The obvious strength of our study was the 5-year long-term prospective follow-up design, which allowed for longitudinal evaluation of selenium therapy on the quality of life of GO patients. In addition, this study was conducted in a nonselenium-deficient area. Consistent with EUGOGO guidelines, early administration of selenium for 6 months in patients with mild to moderate GO is associated with early improvement in symptoms and quality of life. Selenium supplementation had no significant effect on the long-term prognosis of GO patients, and the final quality of life of GO patients was still lower than that of healthy people, suggesting that more therapies need to be developed. Our study has limitations. First, we lost a subset of patients during 5 years of follow-up. However, as we can see from the analysis, there was no difference in the baseline characteristics between those lost and the participants in the selenium and placebo groups.
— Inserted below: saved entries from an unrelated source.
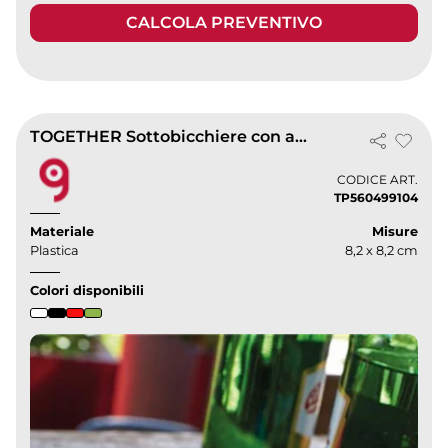
CALCOLA PREVENTIVO
TOGETHER Sottobicchiere con apribottiglie, antiscivolo, 8,2 cm
CODICE ART.
TP560499104
Materiale
Misure
Plastica
8,2 x 8,2 cm
Colori disponibili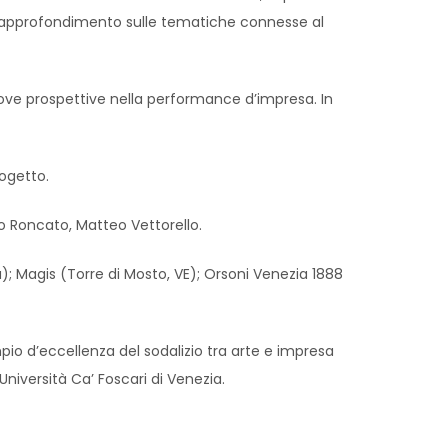
 di approfondimento sulle tematiche connesse al
uove prospettive nella performance d’impresa. In
ogetto.
io Roncato, Matteo Vettorello.
); Magis (Torre di Mosto, VE); Orsoni Venezia 1888
io d’eccellenza del sodalizio tra arte e impresa
Università Ca’ Foscari di Venezia.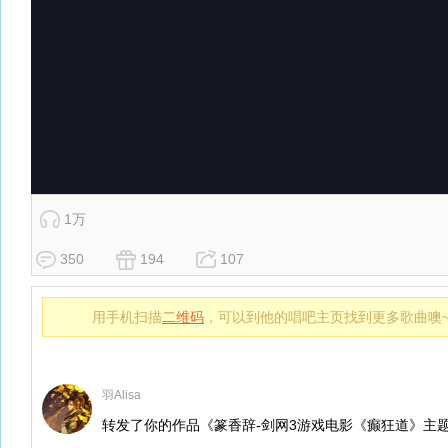
1万
350
194
107
用手机扫描
二维码
，可以到他的唱吧主页找到更多歌曲噢
羽Alisa
转发了你的作品《篆香辞-剑网3游戏电影《癫狂道》主题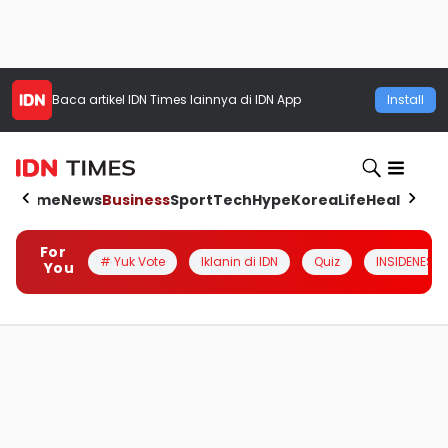
Baca artikel
IDN Times
lainnya di IDN App
Install
Home
News
Business
Sport
Tech
Hype
Korea
Life
Health
Aut
For
# Yuk Vote
Iklanin di IDN
Quiz
INSIDENESIA
You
Ultimately, we were unable to determine whether the lost patients stopped coming because of aggravation or remission. Second, we did not test the serum selenium concentration of patients in the placebo group at enrollment and at 3 months, so we could not compare it with that of the patients in the selenium supplement group. Third, similar to Marcocci et al(14), we only administered selenium to mild-to-moderate GO patients for 6 months without long-term supplementation, so we do not know the effect of long-term supplementation.